Work instruction
Within the material below, filter for lines that hold the word "levier".

Task data
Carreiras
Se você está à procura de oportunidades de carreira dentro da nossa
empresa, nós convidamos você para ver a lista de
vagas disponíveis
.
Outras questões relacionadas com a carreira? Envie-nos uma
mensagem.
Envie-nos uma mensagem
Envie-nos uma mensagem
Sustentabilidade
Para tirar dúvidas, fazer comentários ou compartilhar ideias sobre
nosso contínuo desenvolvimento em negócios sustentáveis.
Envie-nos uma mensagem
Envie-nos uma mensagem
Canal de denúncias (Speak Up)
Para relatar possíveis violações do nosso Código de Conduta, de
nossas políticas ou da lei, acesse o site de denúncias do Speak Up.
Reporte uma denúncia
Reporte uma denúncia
...
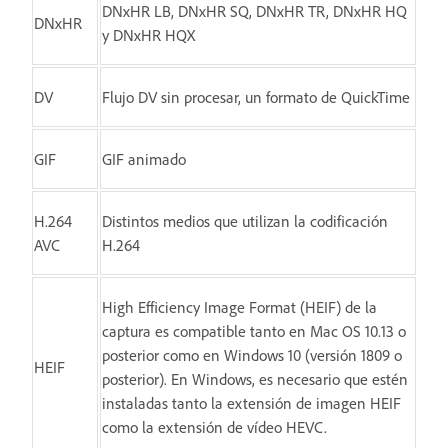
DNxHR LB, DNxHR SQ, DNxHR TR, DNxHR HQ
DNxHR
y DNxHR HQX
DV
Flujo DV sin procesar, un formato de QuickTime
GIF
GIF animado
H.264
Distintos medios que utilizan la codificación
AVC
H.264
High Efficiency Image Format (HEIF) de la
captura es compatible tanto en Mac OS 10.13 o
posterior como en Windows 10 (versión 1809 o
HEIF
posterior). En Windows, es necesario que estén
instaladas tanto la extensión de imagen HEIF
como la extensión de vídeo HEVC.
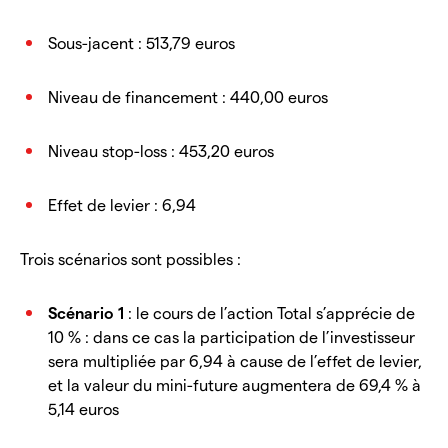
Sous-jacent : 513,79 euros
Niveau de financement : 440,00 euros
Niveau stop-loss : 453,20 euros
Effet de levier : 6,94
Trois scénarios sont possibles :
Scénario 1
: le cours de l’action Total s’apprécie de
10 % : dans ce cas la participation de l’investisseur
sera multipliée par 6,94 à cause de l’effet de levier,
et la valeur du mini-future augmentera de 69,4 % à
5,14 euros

Answer box
Effet de levier : 6,94
sera multipliée par 6,94 à cause de l’effet de levier,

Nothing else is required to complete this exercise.